An individual without a brain injury is able to move and quickly change their muscle tone automatically in response to need. This is often not the case for children with cerebral palsy as the brain injury causes excessive co-contraction of muscles which prevents movement. This results in less movement, less activity. The knock-on effect from this is the child develops learned disuse and muscle weakness. We all need a little bit of success to motivate us to learn and this becomes difficult to achieve for a child with cerebral palsy. Movement opportunities need to be carefully developed often with the support of a physiotherapist. A typical 18 month’ old child will walk over 2300 steps a day (Adolf et al, 2012), but a child with cerebral palsy misses a lot of this movement practice and it’s the role of a Physiotherapist to help address this.

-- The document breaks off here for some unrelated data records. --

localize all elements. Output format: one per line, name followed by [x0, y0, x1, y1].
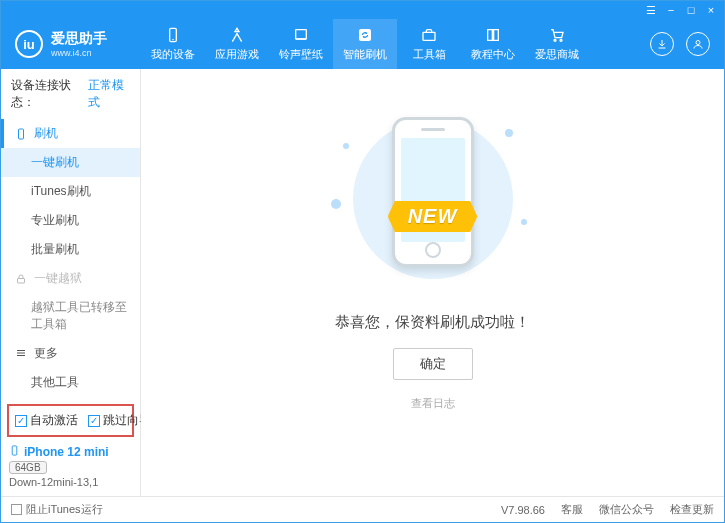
- refresh-icon: [356, 26, 374, 44]
- brand-text: 爱思助手 www.i4.cn: [51, 30, 107, 58]
- nav-label: 智能刷机: [343, 47, 387, 62]
- device-detail: Down-12mini-13,1: [9, 476, 132, 488]
- checkbox-label: 阻止iTunes运行: [26, 502, 103, 517]
- checkbox-icon: [11, 504, 22, 515]
- nav-toolbox[interactable]: 工具箱: [397, 19, 461, 69]
- customer-service-link[interactable]: 客服: [561, 502, 583, 517]
- book-icon: [484, 26, 502, 44]
- svg-rect-9: [18, 278, 25, 283]
- checkbox-auto-activate[interactable]: ✓ 自动激活: [15, 412, 78, 429]
- footer: 阻止iTunes运行 V7.98.66 客服 微信公众号 检查更新: [1, 496, 724, 522]
- nav-label: 应用游戏: [215, 47, 259, 62]
- sidebar-item-oneclick-flash[interactable]: 一键刷机: [1, 148, 140, 177]
- section-more[interactable]: 更多: [1, 339, 140, 368]
- phone-icon: [14, 128, 28, 140]
- titlebar-controls: ☰ − □ ×: [1, 1, 724, 19]
- phone-icon: [164, 26, 182, 44]
- maximize-button[interactable]: □: [684, 3, 698, 17]
- brand-url: www.i4.cn: [51, 48, 107, 58]
- download-button[interactable]: [650, 32, 674, 56]
- body: 设备连接状态： 正常模式 刷机 一键刷机 iTunes刷机 专业刷机 批量刷机 …: [1, 69, 724, 496]
- confirm-button[interactable]: 确定: [393, 348, 473, 380]
- nav-tutorials[interactable]: 教程中心: [461, 19, 525, 69]
- svg-point-7: [696, 41, 700, 45]
- section-title: 更多: [34, 345, 58, 362]
- phone-illustration-icon: [392, 117, 474, 267]
- dot-icon: [343, 143, 349, 149]
- nav-store[interactable]: 爱思商城: [525, 19, 589, 69]
- device-status: 设备连接状态： 正常模式: [1, 69, 140, 119]
- svg-rect-13: [12, 446, 17, 455]
- svg-rect-4: [423, 32, 435, 40]
- minimize-button[interactable]: −: [664, 3, 678, 17]
- menu-icon: [14, 347, 28, 359]
- apps-icon: [228, 26, 246, 44]
- dot-icon: [521, 219, 527, 225]
- app-window: ☰ − □ × iu 爱思助手 www.i4.cn 我的设备 应用游戏: [0, 0, 725, 523]
- wallpaper-icon: [292, 26, 310, 44]
- svg-point-6: [560, 39, 562, 41]
- sidebar: 设备连接状态： 正常模式 刷机 一键刷机 iTunes刷机 专业刷机 批量刷机 …: [1, 69, 141, 496]
- device-info[interactable]: iPhone 12 mini 64GB Down-12mini-13,1: [1, 441, 140, 496]
- sidebar-item-itunes-flash[interactable]: iTunes刷机: [1, 177, 140, 206]
- close-button[interactable]: ×: [704, 3, 718, 17]
- sidebar-item-pro-flash[interactable]: 专业刷机: [1, 206, 140, 235]
- device-top: iPhone 12 mini: [9, 445, 132, 459]
- nav-label: 我的设备: [151, 47, 195, 62]
- brand-logo-icon: iu: [15, 30, 43, 58]
- section-flash[interactable]: 刷机: [1, 119, 140, 148]
- header: ☰ − □ × iu 爱思助手 www.i4.cn 我的设备 应用游戏: [1, 1, 724, 69]
- nav-label: 爱思商城: [535, 47, 579, 62]
- device-name: iPhone 12 mini: [24, 445, 109, 459]
- cart-icon: [548, 26, 566, 44]
- check-update-link[interactable]: 检查更新: [670, 502, 714, 517]
- status-label: 设备连接状态：: [11, 77, 84, 111]
- headerbar: iu 爱思助手 www.i4.cn 我的设备 应用游戏 铃声壁纸: [1, 19, 724, 69]
- svg-rect-3: [359, 29, 371, 41]
- status-value: 正常模式: [88, 77, 130, 111]
- menu-icon[interactable]: ☰: [644, 3, 658, 17]
- toolbox-icon: [420, 26, 438, 44]
- sidebar-item-download-firmware[interactable]: 下载固件: [1, 397, 140, 398]
- main-content: NEW 恭喜您，保资料刷机成功啦！ 确定 查看日志: [141, 69, 724, 496]
- checkbox-block-itunes[interactable]: 阻止iTunes运行: [11, 502, 103, 517]
- success-message: 恭喜您，保资料刷机成功啦！: [335, 313, 530, 332]
- nav-label: 教程中心: [471, 47, 515, 62]
- sidebar-item-other-tools[interactable]: 其他工具: [1, 368, 140, 397]
- section-title: 刷机: [34, 125, 58, 142]
- options-highlight-box: ✓ 自动激活 ✓ 跳过向导: [7, 404, 134, 437]
- storage-badge: 64GB: [9, 461, 47, 474]
- footer-right: V7.98.66 客服 微信公众号 检查更新: [501, 502, 714, 517]
- version-label: V7.98.66: [501, 504, 545, 516]
- lock-icon: [14, 273, 28, 285]
- success-illustration: NEW: [313, 109, 553, 289]
- section-jailbreak[interactable]: 一键越狱: [1, 264, 140, 293]
- jailbreak-note: 越狱工具已转移至工具箱: [1, 293, 140, 339]
- brand-name: 爱思助手: [51, 30, 107, 48]
- svg-point-5: [554, 39, 556, 41]
- nav-smart-flash[interactable]: 智能刷机: [333, 19, 397, 69]
- user-button[interactable]: [686, 32, 710, 56]
- svg-rect-2: [296, 30, 307, 39]
- view-log-link[interactable]: 查看日志: [411, 396, 455, 411]
- sidebar-scroll: 设备连接状态： 正常模式 刷机 一键刷机 iTunes刷机 专业刷机 批量刷机 …: [1, 69, 140, 398]
- checkbox-label: 自动激活: [30, 412, 78, 429]
- check-icon: ✓: [88, 415, 100, 427]
- header-right: [650, 32, 724, 56]
- top-nav: 我的设备 应用游戏 铃声壁纸 智能刷机 工具箱: [141, 19, 650, 69]
- dot-icon: [331, 199, 341, 209]
- wechat-link[interactable]: 微信公众号: [599, 502, 654, 517]
- nav-my-device[interactable]: 我的设备: [141, 19, 205, 69]
- nav-apps-games[interactable]: 应用游戏: [205, 19, 269, 69]
- sidebar-item-batch-flash[interactable]: 批量刷机: [1, 235, 140, 264]
- check-icon: ✓: [15, 415, 27, 427]
- brand[interactable]: iu 爱思助手 www.i4.cn: [1, 30, 141, 58]
- section-title: 一键越狱: [34, 270, 82, 287]
- phone-icon: [9, 445, 20, 459]
- nav-ringtone-wallpaper[interactable]: 铃声壁纸: [269, 19, 333, 69]
- new-ribbon: NEW: [388, 201, 478, 232]
- dot-icon: [505, 129, 513, 137]
- nav-label: 铃声壁纸: [279, 47, 323, 62]
- nav-label: 工具箱: [413, 47, 446, 62]
- svg-rect-8: [19, 129, 24, 139]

What are hypertonia and hypotonia?

These terms often refer to the underlying state of the muscle tone. Hypertonia means the resting tone is higher than it needs to be and so movement is stiff and difficult to achieve. Hypotonia means the resting muscle tone is lower, so it can be hard to recruit enough effort to move and as a result the joints can struggle to keep their position and be very floppy.

What are spasticity and dystonia?

Parents and new therapists alike often tell me that they struggle to tell the difference between spasticity and dystonia. They are very different in terms of the location of the brain injury but they both can prevent the muscles moving in a typical way. Dystonia is involuntary movement, and it is something that you will see, with the child moving in a way which is not effective. Spasticity is something that you will feel. Spasticity is an exaggerated response to a stretch and is speed dependent, in as much as when you try to move the muscles around the joint they will stop at a certain point. This is often called the ‘catch’. In the foot it is often possible to move the toes up slowly but with increased speed you feel the catch preventing movement. This is a particular problem in function when walking as the foot swings through it moves from toes down to toes up quickly and so spasticity prevents the foot coming down and heel touching the ground first.

Muscle strength – ‘My child has cerebral palsy but is strong and I can’t move his legs apart when standing.’

A common misconception is that some children with cerebral palsy have strong muscles. Muscle weakness has long been identified as one of the key features of Cerebral Palsy. When caregivers perceive their child as strong it is often when they are trying to move the child. This can be explained by a child presenting with either spasticity or general hypertonia which makes it difficult for the child to be moved due to the excessive co-contraction discussed earlier.

What’s the best way I can help my child learn to move?

The great news is that children learn movement and pretty much anything else faster than adults. Progress can be made by getting your child’s muscles stronger and practising activities.

We learn best by doing fun things that have meaning to us, repeatedly. Try to make any exercises engaging, functional and have a muscle strengthening component. It is possible to make great progress with the support of your child’s rehabilitation team.